Louise Bourgeois

In a career spanning seventy years, Louise Bourgeois produced an intensely personal body of work that is as complex as it is diverse. Overlooked for many years, and unforgivably absent from the 1993 Royal Academy survey American Art in the 20th Century, she is now considered to have been one of the most influential artists of that period.

Her parents owned a gallery in France that dealt primarily in antique tapestries, and they opened a workshop for tapestry restoration below their apartment in Choisy-le-Roi, where the very young Bourgeois was set to work . Her interest in, and use of, embroidery would continue throughout her career.

In 1930, Bourgeois entered the Sorbonne to study mathematics and geometry, subjects that she valued for their stability, saying "I got peace of mind, only through the study of rules nobody could change."

Her mother died in 1932, when Bourgeois was still only 21, and the event would cause her to abandon mathematics and to begin studying art. She joined classes where translators were needed for English-speaking students, so she would not be charged tuition. In one such class Fernand Léger saw her work and told her she was a sculptor, not a painter.

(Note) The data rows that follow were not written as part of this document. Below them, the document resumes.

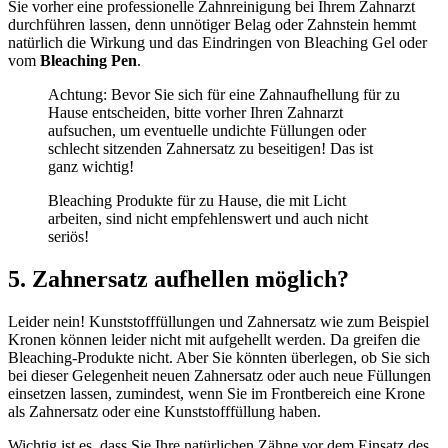
Sie vorher eine professionelle Zahnreinigung bei Ihrem Zahnarzt
durchführen lassen, denn unnötiger Belag oder Zahnstein hemmt
natürlich die Wirkung und das Eindringen von Bleaching Gel oder
vom
Bleaching Pen
.
Achtung: Bevor Sie sich für eine Zahnaufhellung für zu
Hause entscheiden, bitte vorher Ihren Zahnarzt
aufsuchen, um eventuelle undichte Füllungen oder
schlecht sitzenden Zahnersatz zu beseitigen! Das ist
ganz wichtig!
Bleaching Produkte für zu Hause, die mit Licht
arbeiten, sind nicht empfehlenswert und auch nicht
seriös!
5. Zahnersatz aufhellen möglich?
Leider nein! Kunststofffüllungen und Zahnersatz wie zum Beispiel
Kronen können leider nicht mit aufgehellt werden. Da greifen die
Bleaching-Produkte nicht. Aber Sie könnten überlegen, ob Sie sich
bei dieser Gelegenheit neuen Zahnersatz oder auch neue Füllungen
einsetzen lassen, zumindest, wenn Sie im Frontbereich eine Krone
als Zahnersatz oder eine Kunststofffüllung haben.
Wichtig ist es, dass Sie Ihre natürlichen Zähne vor dem Einsatz des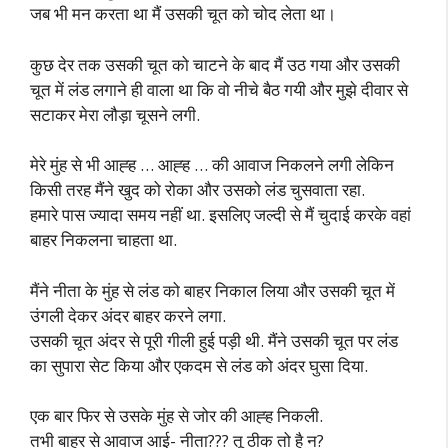
जब भी मन करता था मैं उसकी चूत को चोद लेता था।
कुछ देर तक उसकी चूत को चाटने के बाद मैं उठ गया और उसकी
चूत में लंड लगाने ही वाला था कि वो नीचे बैठ गयी और मुझे दीवार से
सटाकर मेरा लौड़ा चूसने लगी.
मेरे मुंह से भी आह्ह … आह्ह … की आवाज निकलने लगी लेकिन
किसी तरह मैंने खुद को रोका और उसको लंड चुसवाता रहा.
हमारे पास ज्यादा समय नहीं था. इसलिए जल्दी से मैं चुदाई करके वहां
बाहर निकलना चाहता था.
मैंने नीता के मुंह से लंड को बाहर निकाल लिया और उसकी चूत में
उंगली देकर अंदर बाहर करने लगा.
उसकी चूत अंदर से पूरी गीली हुई पड़ी थी. मैंने उसकी चूत पर लंड
का सुपारा सेट किया और एकदम से लंड को अंदर घुसा दिया.
एक बार फिर से उसके मुंह से जोर की आह्ह निकली.
तभी बाहर से आवाज आई- नीता??? तू ठीक तो है न?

She moved to New York in 1938 upon her marriage to the American art historian, Robert Goldwater. Although she continued her artistic practice in America, her career evolved slowly. The Museum of Modern Art’s retrospective of her work in 1982, when she was seventy, marked a turning point. In an interview that coincided with the opening, Bourgeois explained that the imagery in her work, which deals with themes such as jealousy, violence, sexual desire, betrayal, fear, anxiety and loneliness, was wholly autobiographical and a form of catharsis. In 2000, she made the first of what would become an iconic series of giant spiders entitled Maman, probably her best known work.

“The Spider is an ode to my mother. She was my best friend. Like a spider, my mother was a weaver. My family was in the business of tapestry restoration, and my mother was in charge of the workshop. Like spiders, my mother was very clever. Spiders are friendly presences that eat mosquitoes. We know that mosquitoes spread diseases and are therefore unwanted. So, spiders are helpful and protective, just like my mother.”

Louise Bourgeois continued to work obsessively up until her death in 2010, aged ninety-eight.

Her work is widely exhibited on the international stage and continues to inspire a rich body of academic and critical commentary. The Museum of Modern Art in New York has established an online digital catalogue raisonné of the 35,000 prints and illustrated books that she produced during her lifetime.